=== Exercise details ===
An exact transcription of every record below is required, with the pictures left out.

=== Exercise inputs ===

★ ★ ★ ★

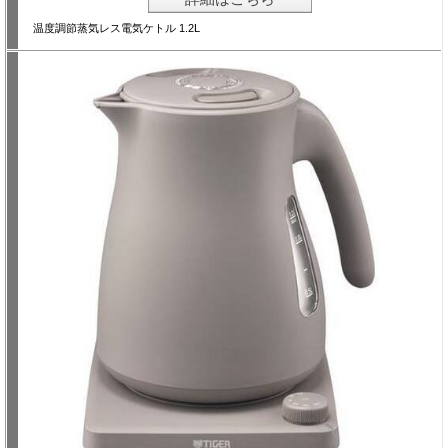
温度調節蒸気レス電気ケトル 1.2L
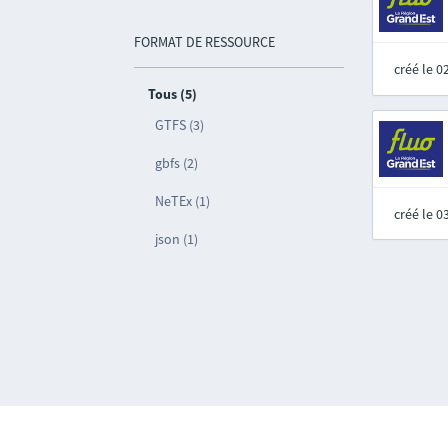
FORMAT DE RESSOURCE
créé le 
Tous (5)
GTFS (3)
gbfs (2)
NeTEx (1)
créé le 
json (1)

★ ★ ★ ★

=== Solved problem ===
温度調節蒸気レス電気ケトル 1.2L
FORMAT DE RESSOURCE
créé le 
Tous (5)
GTFS (3)
gbfs (2)
NeTEx (1)
créé le 
json (1)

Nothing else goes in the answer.